Plasmodium PIMMS43 is required for ookinete evasion of the mosquito complement-like response and sporogonic development in the oocyst

Abstract

AbstractMalaria transmission requires Plasmodium parasites to successfully infect a female Anopheles mosquito, surviving a series of robust innate immune responses. Understanding how parasites evade these responses can highlight new ways to block malaria transmission. We show that ookinete and sporozoite surface protein PIMMS43 is required for Plasmodium ookinete evasion of the Anopheles coluzzii complement-like system and for sporogonic development in the oocyst. Disruption of P. berghei PIMMS43 triggers robust complement activation and ookinete elimination upon mosquito midgut traversal. Silencing the complement-like system restores ookinete-to-oocyst transition. Antibodies that bind PIMMS43 interfere with parasite immune evasion when ingested with the infectious blood meal and significantly reduce the prevalence and intensity of infection. PIMMS43 genetic structure across African P. falciparum populations indicates allelic adaptation to sympatric vector populations. These data significantly add to our understanding of mosquito-parasite interactions and identify PIMMS43 as a target of interventions aiming at malaria transmission blocking.Author summaryMalaria is a devastating disease transmitted among humans through mosquito bites. Mosquito control has significantly reduced clinical malaria cases and deaths in the last decades. However, as mosquito resistance to insecticides is becoming widespread impacting on current control tools, such as insecticide impregnated bed nets and indoor spraying, new interventions are urgently needed, especially those that target disease transmission. Here, we characterize a protein found on the surface of malaria parasites, which serves to evade the mosquito immune system ensuring disease transmission.

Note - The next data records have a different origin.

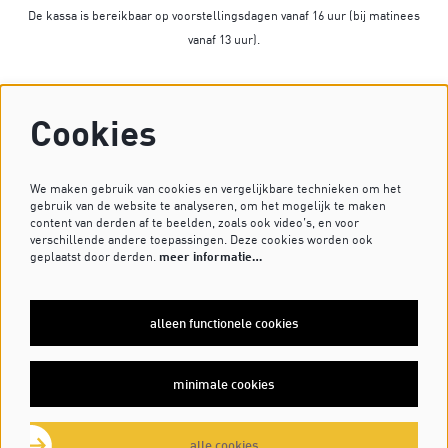
De kassa is bereikbaar op voorstellingsdagen vanaf 16 uur (bij matinees
vanaf 13 uur).
Op dagen zonder voorstelling is de kassa gesloten.
Cookies
Heb je vragen? Stuur dan een mailtje naar
kassa@dekleinekomedie.nl
of kijk bij de
veelgestelde vragen
.
We maken gebruik van cookies en vergelijkbare technieken om het
gebruik van de website te analyseren, om het mogelijk te maken
content van derden af te beelden, zoals ook video’s, en voor
verschillende andere toepassingen. Deze cookies worden ook
VOLG ONS OP
geplaatst door derden.
meer informatie…
alleen functionele cookies
MELD JE AAN VOOR DE NIEUWSBRIEF
minimale cookies
inschrijven
alle cookies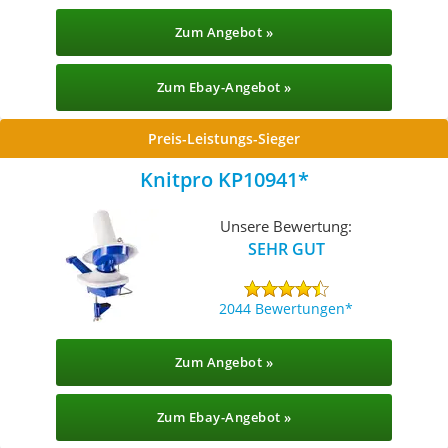
Zum Angebot »
Zum Ebay-Angebot »
Preis-Leistungs-Sieger
Knitpro KP10941
Unsere Bewertung:
SEHR GUT
2044 Bewertungen
Zum Angebot »
Zum Ebay-Angebot »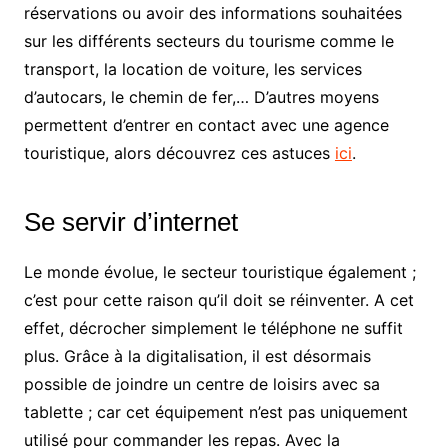
réservations ou avoir des informations souhaitées
sur les différents secteurs du tourisme comme le
transport, la location de voiture, les services
d’autocars, le chemin de fer,… D’autres moyens
permettent d’entrer en contact avec une agence
touristique, alors découvrez ces astuces
ici
.
Se servir d’internet
Le monde évolue, le secteur touristique également ;
c’est pour cette raison qu’il doit se réinventer. A cet
effet, décrocher simplement le téléphone ne suffit
plus. Grâce à la digitalisation, il est désormais
possible de joindre un centre de loisirs avec sa
tablette ; car cet équipement n’est pas uniquement
utilisé pour commander les repas. Avec la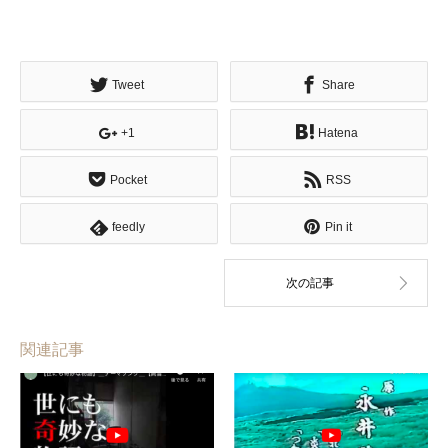
Tweet
Share
+1
Hatena
Pocket
RSS
feedly
Pin it
関連記事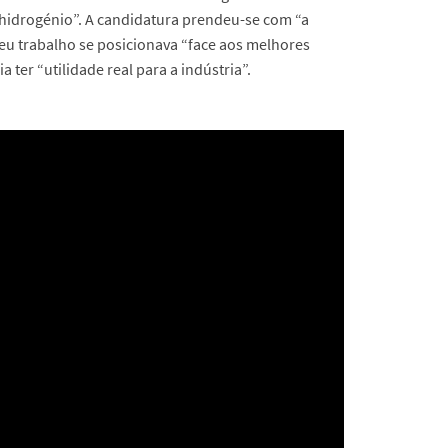
 hidrogénio”. A candidatura prendeu-se com “a
u trabalho se posicionava “face aos melhores
 ter “utilidade real para a indústria”.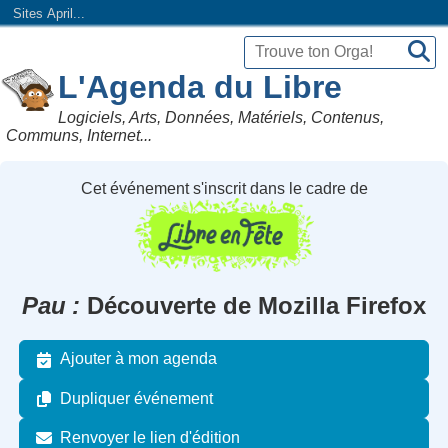
Sites April...
L'Agenda du Libre
Logiciels, Arts, Données, Matériels, Contenus,
Communs, Internet...
Cet événement s'inscrit dans le cadre de
Pau
Découverte de Mozilla Firefox
Ajouter à mon agenda
Dupliquer événement
Renvoyer le lien d'édition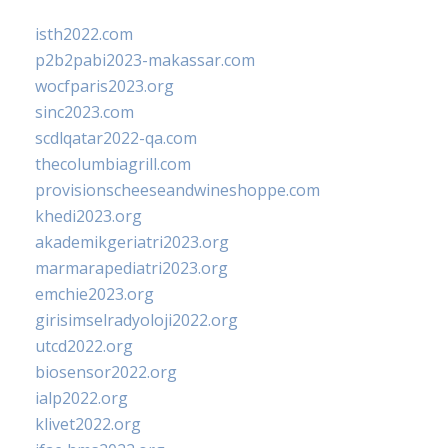
isth2022.com
p2b2pabi2023-makassar.com
wocfparis2023.org
sinc2023.com
scdlqatar2022-qa.com
thecolumbiagrill.com
provisionscheeseandwineshoppe.com
khedi2023.org
akademikgeriatri2023.org
marmarapediatri2023.org
emchie2023.org
girisimselradyoloji2022.org
utcd2022.org
biosensor2022.org
ialp2022.org
klivet2022.org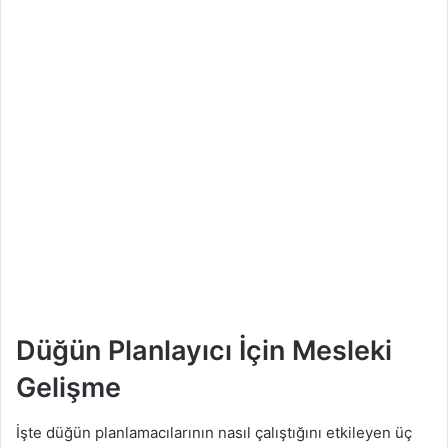
Düğün Planlayıcı İçin Mesleki
Gelişme
İşte düğün planlamacılarının nasıl çalıştığını etkileyen üç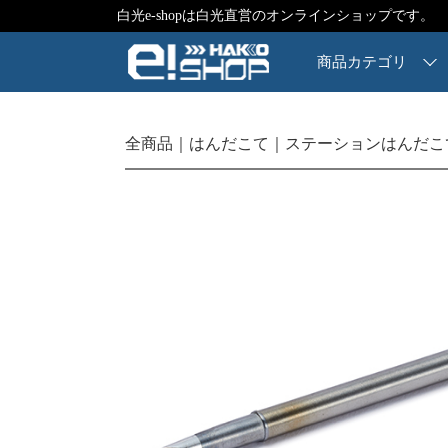
白光e-shopは白光直営のオンラインショップです。
商品カテゴリ
全商品
はんだこて
ステーションはんだこ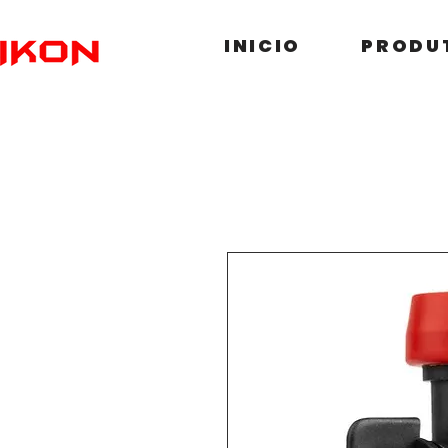
INICIO
PRODU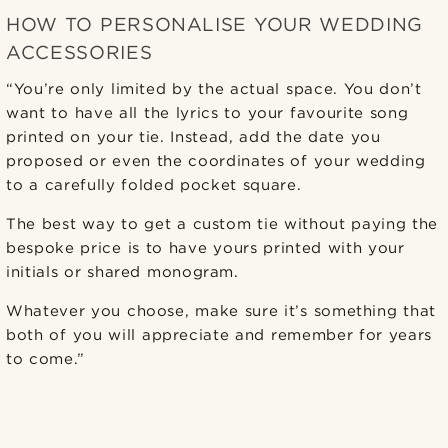
HOW TO PERSONALISE YOUR WEDDING
ACCESSORIES
“You’re only limited by the actual space. You don’t
want to have all the lyrics to your favourite song
printed on your tie. Instead, add the date you
proposed or even the coordinates of your wedding
to a carefully folded pocket square.
The best way to get a custom tie without paying the
bespoke price is to have yours printed with your
initials or shared monogram.
Whatever you choose, make sure it’s something that
both of you will appreciate and remember for years
to come.”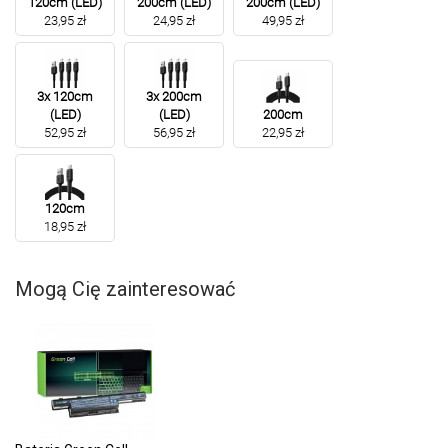
120cm (LED)
200cm (LED)
200cm (LED)
23,95 zł
24,95 zł
49,95 zł
3x 120cm
3x 200cm
(LED)
(LED)
200cm
52,95 zł
56,95 zł
22,95 zł
120cm
18,95 zł
Mogą Cię zainteresować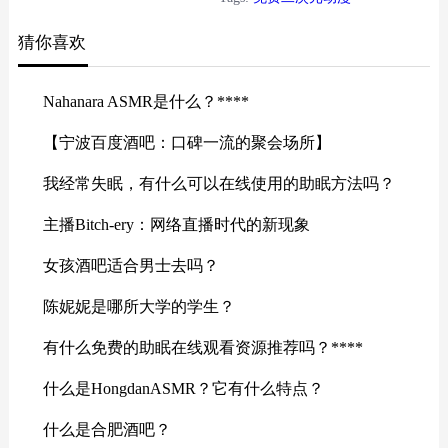
漫画阅读。建议优先选择正版平台
猜你喜欢
支持创作者。
Nahanara ASMR是什么？****
【宁波百度酒吧：口碑一流的聚会场所】
我经常失眠，有什么可以在线使用的助眠方法吗？
主播Bitch-ery：网络直播时代的新现象
女孩酒吧适合男士去吗？
陈妮妮是哪所大学的学生？
有什么免费的助眠在线观看资源推荐吗？****
什么是HongdanASMR？它有什么特点？
什么是合肥酒吧？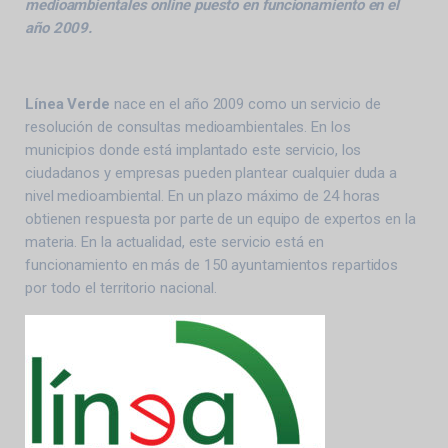
medioambientales online puesto en funcionamiento en el
año 2009.
Línea Verde
nace en el año 2009 como un servicio de
resolución de consultas medioambientales. En los
municipios donde está implantado este servicio, los
ciudadanos y empresas pueden plantear cualquier duda a
nivel medioambiental. En un plazo máximo de 24 horas
obtienen respuesta por parte de un equipo de expertos en la
materia. En la actualidad, este servicio está en
funcionamiento en más de 150 ayuntamientos repartidos
por todo el territorio nacional.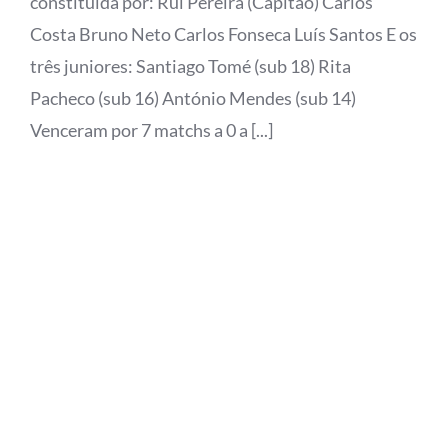
constituída por: Rui Pereira (Capitão) Carlos
Costa Bruno Neto Carlos Fonseca Luís Santos E os
três juniores: Santiago Tomé (sub 18) Rita
Pacheco (sub 16) António Mendes (sub 14)
Venceram por 7 matchs a 0 a [...]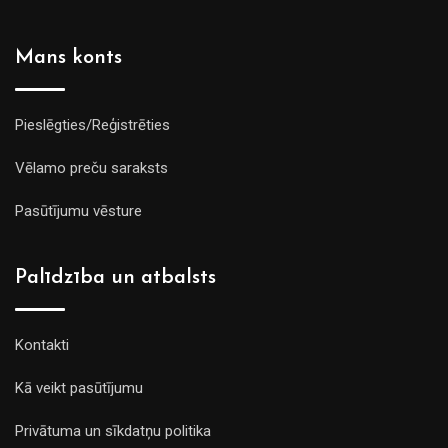
Mans konts
Pieslēgties/Reģistrēties
Vēlamo preču saraksts
Pasūtījumu vēsture
Palīdzība un atbalsts
Kontakti
Kā veikt pasūtījumu
Privātuma un sīkdatņu politika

Neutralization of PIMMS43, either by eliminating it from the parasite genome or by pre-incubating parasites with antibodies that bind to the protein, is shown to inhibit mosquito infection by malaria parasites. Differences in PIMMS43 detected between malaria parasite populations sampled across Africa suggest that these populations have adapted for transmission by different mosquito vectors that are also differentially distributed across the continent. We conclude that interventions targeting PIMMS43 could block malaria parasites inside mosquitoes before they can infect humans.